Task requirements >> In your copy, leave out the pictures; write out all the data exactly.

───

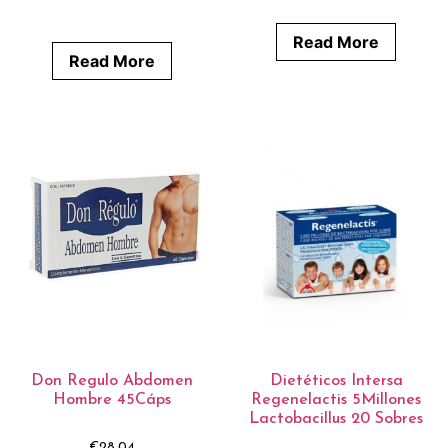
Read More
Read More
Don Regulo Abdomen
Dietéticos Intersa
Hombre 45Cáps
Regenelactis 5Millones
Lactobacillus 20 Sobres
€
28,04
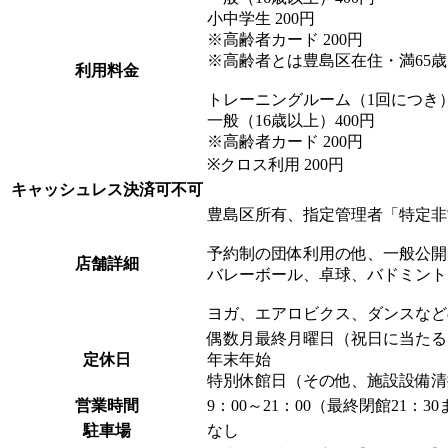
小中学生 200円
※高齢者カード 200円
※高齢者とは豊島区在住・満65
利用料金
トレーニングルーム（1回につき
一般（16歳以上）400円
※高齢者カード 200円
※クロス利用 200円
キャッシュレス決済可不可
豊島区所有、指定管理者「特定非
予約制の団体利用の他、一般公開
店舗詳細
バレーボール、卓球、バドミント
ヨガ、エアロビクス、ダンスなど
偶数月最終月曜日（祝日に当たる
定休日
年末年始
特別休館日（その他、施設設備清
営業時間
9：00～21：00（最終閉館21：3
駐車場
なし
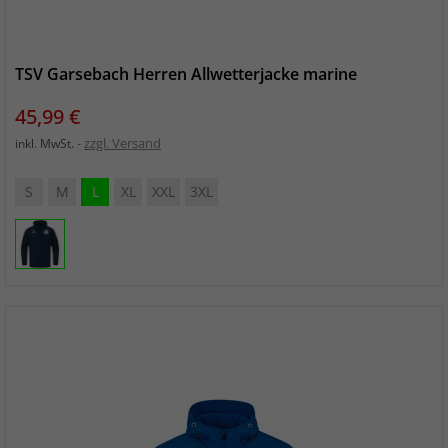
TSV Garsebach Herren Allwetterjacke marine
Preis
45,99 €
zzgl. Versand
inkl. MwSt.
S
M
L
XL
XXL
3XL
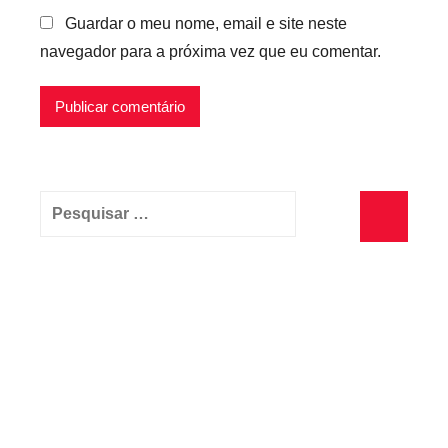
Guardar o meu nome, email e site neste
navegador para a próxima vez que eu comentar.
Pesquisar
por:
Pesquisa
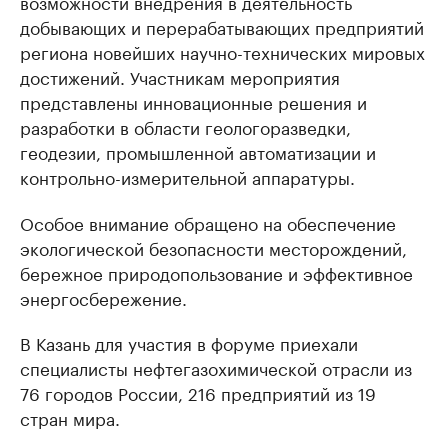
возможности внедрения в деятельность
добывающих и перерабатывающих предприятий
региона новейших научно-технических мировых
достижений. Участникам мероприятия
представлены инновационные решения и
разработки в области геологоразведки,
геодезии, промышленной автоматизации и
контрольно-измерительной аппаратуры.
Особое внимание обращено на обеспечение
экологической безопасности месторождений,
бережное природопользование и эффективное
энергосбережение.
В Казань для участия в форуме приехали
специалисты нефтегазохимической отрасли из
76 городов России, 216 предприятий из 19
стран мира.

───

Result below >>
Read More
Read More
Don Regulo Abdomen
Dietéticos Intersa
Hombre 45Cáps
Regenelactis 5Millones
Lactobacillus 20 Sobres
€
28,04
小中学生 200円
※高齢者カード 200円
※高齢者とは豊島区在住・満65
利用料金
トレーニングルーム（1回につき
一般（16歳以上）400円
※高齢者カード 200円
※クロス利用 200円
キャッシュレス決済可不可
豊島区所有、指定管理者「特定非
予約制の団体利用の他、一般公開
店舗詳細
バレーボール、卓球、バドミント
ヨガ、エアロビクス、ダンスなど
偶数月最終月曜日（祝日に当たる
定休日
年末年始
特別休館日（その他、施設設備清
営業時間
9：00～21：00（最終閉館21：3
駐車場
なし
TSV Garsebach Herren Allwetterjacke marine
Preis
45,99 €
zzgl. Versand
inkl. MwSt.
S
M
L
XL
XXL
3XL
Guardar o meu nome, email e site neste
navegador para a próxima vez que eu comentar.
Pesquisar
por:
Pesquisa
возможности внедрения в деятельность
добывающих и перерабатывающих предприятий
региона новейших научно-технических мировых
достижений. Участникам мероприятия
представлены инновационные решения и
разработки в области геологоразведки,
геодезии, промышленной автоматизации и
контрольно-измерительной аппаратуры.
Особое внимание обращено на обеспечение
экологической безопасности месторождений,
бережное природопользование и эффективное
энергосбережение.
В Казань для участия в форуме приехали
специалисты нефтегазохимической отрасли из
76 городов России, 216 предприятий из 19
стран мира.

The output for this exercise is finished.